Viele IV-Gutachten nicht von Hand unterschrieben
Selten hat ein Unternehmen das Bundesparlament so häufig beschäftigt wie die IV-Gutachterstelle PMEDA: 39 Vorstösse und Fragen stellten Politiker seit 2020 zur Ärztefirma aus Zürich. Zudem hält diese auch die Strafbehörden auf Trab: Die deutsche Steuerfahndung transportierte Lastwagen voll mit Akten der Firma in der deutschen Kleinstadt Wolfenbüttel ab. Der Verdacht: Steuerhinterziehung. Die Schweizer Behörden haben sich bisher nicht dazu geäussert, ob und warum PMEDA vertrauliche Patientenakten aus der Schweiz im Ausland wahrscheinlich bearbeitete, sicher aber aufbewahrte.
Gutachten für 27 Millionen Franken
Doch von vorne. Die Geschichte der PMEDA begann im Jahr 2013. Gründer ist der deutsche Neurologe Henning Mast, Sohn des ehemaligen Jägermeister-Chefs Günter Mast. Die Ärztefirma mit offiziellem Sitz in Zürich erstellte sodann reihenweise medizinische Gutachten für die Invalidenversicherung. Solche brauchten die kantonalen IV-Stellen häufig, um aufgrund dieser Gutachten über Anträge für IV-Renten zu entscheiden. Im Zeitraum von 2013 bis 2022 zahlte die IV der PMEDA für Gutachten insgesamt 27 Millionen Franken.
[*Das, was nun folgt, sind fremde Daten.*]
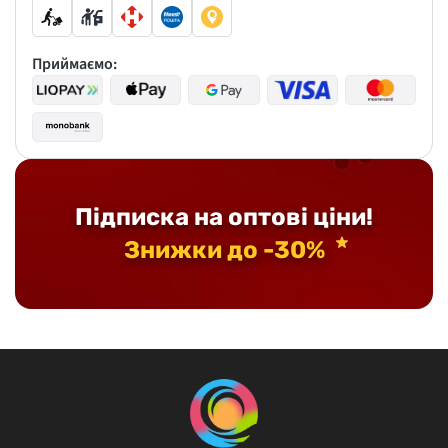
Приймаємо:
Підписка на оптові ціни!
Знижки до -30%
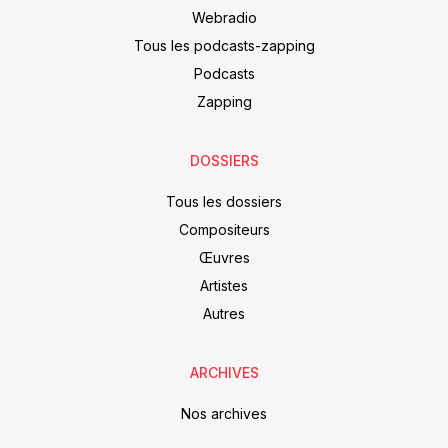
Webradio
Tous les podcasts-zapping
Podcasts
Zapping
DOSSIERS
Tous les dossiers
Compositeurs
Œuvres
Artistes
Autres
ARCHIVES
Nos archives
Es dauerte nicht lange, bis PMEDA die Gerichte beschäftigte. Denn in den schriftlich verfassten Gutachten tauchten Unregelmässigkeiten auf. So wurden etwa Tests erwähnt, von denen Betroffene sagten, sie hätten gar nie stattgefunden. Von Versicherten gemachte Aussagen wurden ins Gegenteil verkehrt. Beispielsweise wurde aus «Ich schlafe nur mit Stilnox und Redormin» im Gutachten der Hinweis «schläft aktuell meist durch.» Und statt knapp 40 Minuten dauerte ein Untersuchungsgespräch in den Akten plötzlich 90 Minuten.
Pixelgenau identisch
Nun zeigen Dokumente, die Infosperber vorliegen, dass einige der Gutachten auch grundlegenden formalen Anforderungen nicht genügten. So waren sie nicht einmal handschriftlich unterzeichnet. Infosperber hat die Unterschriften des PMEDA-Gründers Henning Mast aus mehreren Gutachten der Jahre 2013 bis 2016 miteinander verglichen. Diese sind pixelgenau identisch. Selbst mit sehr viel Mühe dürfte das von Hand nicht zu bewerkstelligen sein. Kommt dazu, dass sich die Signatur von Mast aus nachweislich handschriftlicher Unterschrift sichtbar unterscheidet (siehe Bild).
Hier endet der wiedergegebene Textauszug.